# Neues NeverSettle Bundle?



## xElv1sHD (23. Oktober 2013)

Im Internet gibt es ja zahlreiche Gerüchte und Bilder, dass es bald ein neues NeverSettle Bundle gibt und zwar mit Tomb Raider, Battlefield 4, Watch Dogs,... Ist an diesen "Gerüchten" etwas dran? Und wenn ja, gibt es eigentlich bald auch NeverSettle Bundles für die neuen AMD Grakas (r9 280x,...)?


----------



## oldsql.Triso (23. Oktober 2013)

Das eins kommt, steht fest wie das Amen in der Kirche. Das BF4 mit von der Partie sein wird, eigentlich auch. Welche Grafikkarten das kriegen, ist jedoch noch ungewiß, genauso wie die zusätzlichen Titel. Bisher war irgendwie nur die Rede R280X, aber an anderer Stelle wurde auch erwähnt das es für alle kommen wird. 
Du kannst dir auf jeden Fall dieses limitierte Set mit BF4 irgendwann vorbestellen ^^ zusammen mit der R290X.


----------



## Patrin (23. Oktober 2013)

Ich hoffe ja, dass auch mal RTS Titel den Weg in die Spielebundles schaffen.
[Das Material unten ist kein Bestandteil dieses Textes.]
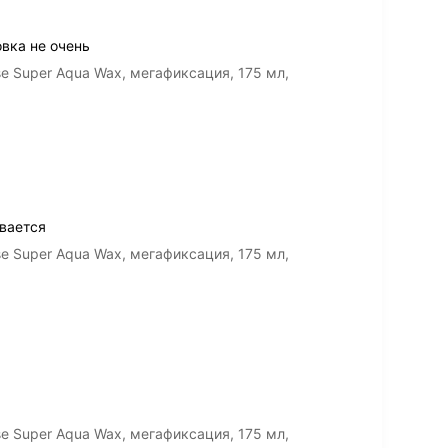
вка не очень
se Super Aqua Wax, мегафиксация, 175 мл,
вается
se Super Aqua Wax, мегафиксация, 175 мл,
se Super Aqua Wax, мегафиксация, 175 мл,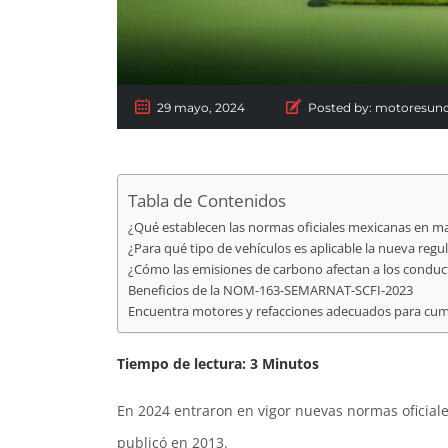
29 mayo, 2024
Posted by:
motoresun
Tabla de Contenidos
¿Qué establecen las normas oficiales mexicanas en ma
¿Para qué tipo de vehículos es aplicable la nueva regu
¿Cómo las emisiones de carbono afectan a los conduc
Beneficios de la NOM-163-SEMARNAT-SCFI-2023
Encuentra motores y refacciones adecuados para cump
Tiempo de lectura:
3
Minutos
En 2024 entraron en vigor nuevas normas oficiale
publicó en 2013.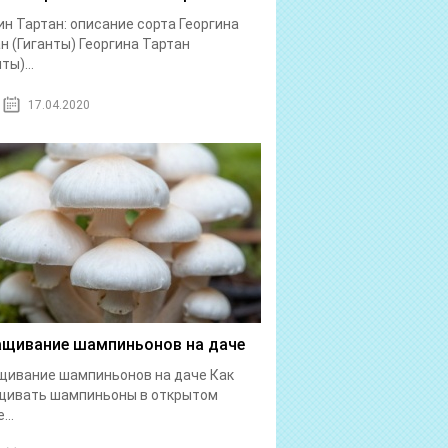
ин Тартан: описание сорта Георгина
н (Гиганты) Георгина Тартан
ты)...
17.04.2020
щивание шампиньонов на даче
ивание шампиньонов на даче Как
щивать шампиньоны в открытом
...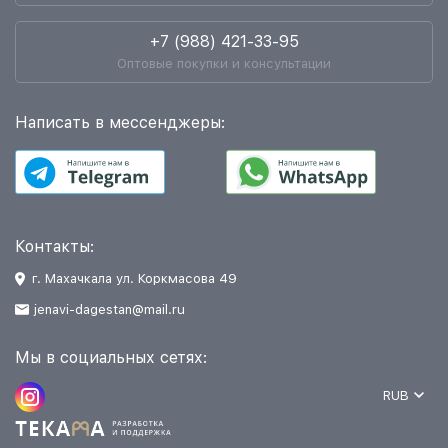
+7 (988) 421-33-95
Оптовые покупки и консультации
Написать в мессенджеры:
Контакты:
г. Махачкала ул. Коркмасова 49
jenavi-dagestan@mail.ru
Мы в социальных сетях:
RUB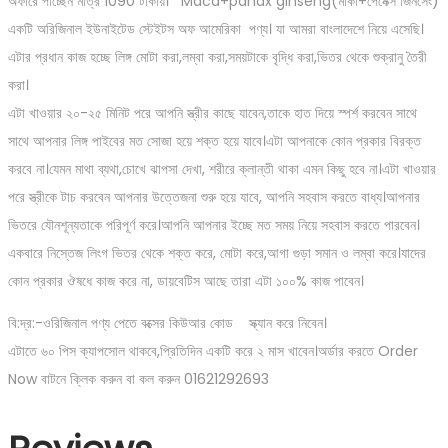
অফারে পাচ্ছেন মাত্র 1090 টাকায়। Maca+panax ginseng(মাকা+পেনেক্স জিনসেং)
একটি অরিজিনাল ইউনাইটেড স্টেইটস অফ আমেরিকা পণ্য। যা আমরা বাংলাদেশে নিয়ে এসেছি।
এটার প্রধান কাজ হচ্ছে লিঙ্গ মোটা করা,লম্বা করা,সময়টাকে বৃদ্ধি করা,ভিতর থেকে শুক্রানু তৈরী
করা।
এটা খাওয়ার ২০-২৫ মিনিট পরে আপনি স্ত্রীর কাছে যাবেন,তাকে হাত দিয়ে স্পর্শ করবেন সাথে
সাথে আপনার লিঙ্গ পাইবের মত সোজা হয়ে শক্ত হয়ে যাবে।এটা আপনাকে কোন প্রকার বিরক্ত
করবে না।যেমন মাথা ব্যথা,চোখে ঝাপসা দেখা, শরীরে ক্লান্তী থাকা এমন কিছু হবে না।এটা খাওয়ার
পরে স্ত্রীকে টাচ করবেন আপনার উত্তেজনা শুরু হয়ে যাবে, আপনি সহবাস করতে বাধ্য।আপনার
ভিতরে যৌনশূন্যতাকে পরিপূর্ণ করে।আপনি আপনার ইচ্ছে মত সময় নিয়ে সহবাস করতে পারবেন।
একবারে নিস্তেজ লিংগ ভিতর থেকে শক্ত করে, মোটা করে,আগা গুড়া সমান ও লম্বা করে।যাদের
কোন প্রকার ঔষধে কাজ করে না, ডায়বেটিস আছে তারা এটা ১০০% কাজ পাবেন।
বি:দ্র:-ওরিজিনাল পণ্য পেতে বক্সের কিউআর কোড স্ক্যান করে নিবেন।
এটাতে ৬০ পিস ক্যাপসোল থাকবে,প্রিতিদিন একটি করে ২ মাস খাবেন।অর্ডার করতে Order
Now বাটনে ক্লিক করুন বা কল করুন 01621292693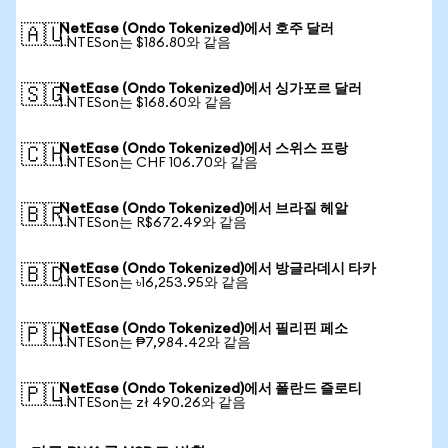
NetEase (Ondo Tokenized)에서 호주 달러
🇦🇺
1 NTESon는 $186.80와 같음
NetEase (Ondo Tokenized)에서 싱가포르 달러
🇸🇬
1 NTESon는 $168.60와 같음
NetEase (Ondo Tokenized)에서 스위스 프랑
🇨🇭
1 NTESon는 CHF 106.70와 같음
NetEase (Ondo Tokenized)에서 브라질 헤알
🇧🇷
1 NTESon는 R$672.49와 같음
NetEase (Ondo Tokenized)에서 방글라데시 타카
🇧🇩
1 NTESon는 ৳16,253.95와 같음
NetEase (Ondo Tokenized)에서 필리핀 페소
🇵🇭
1 NTESon는 ₱7,984.42와 같음
NetEase (Ondo Tokenized)에서 폴란드 즐로티
🇵🇱
1 NTESon는 zł 490.26와 같음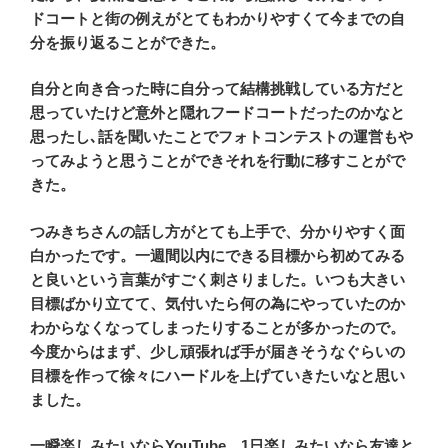
ドコートと街の例えがとてもわかりやすくて今までの自
分を振り返ることができた。
自分と向き合った時に自分って結構挑戦している方だと
思っていたけど意外と隠れフードコートだったのかなと
思ったし､話を聞いたことでフォトコンテストの運営もや
ってみようと思うことができそれを行動に移すことがで
きた。
つみきちさんの話し方がとても上手で、分かりやすく面
白かったです。一週間以内にできる目標から初めてみる
と良いという言葉がすごく刺さりました。いつも大きい
目標ばかり立てて、気付いたら何の為にやっていたのか
わからなくなってしまったりすることが多かったので。
今度からはまず、少し頑張れば手が届きそうなぐらいの
目標を作って徐々にハードルを上げていきたいなと思い
ました。
一瞬楽しみたいならYouTube、1日楽しみたいなら友達と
Klar, mit den Shootern kann man die Grafikleistung der Katen besser bewerben, aber ich fände es dennoch interessant, wenn auch andere Genres mal vertreten wären.


----------



## xElv1sHD (23. Oktober 2013)

Vielleicht kommt ja nächstes Jahr eins mit dem neuen Dragon Age oder mit Wild Hunt.


----------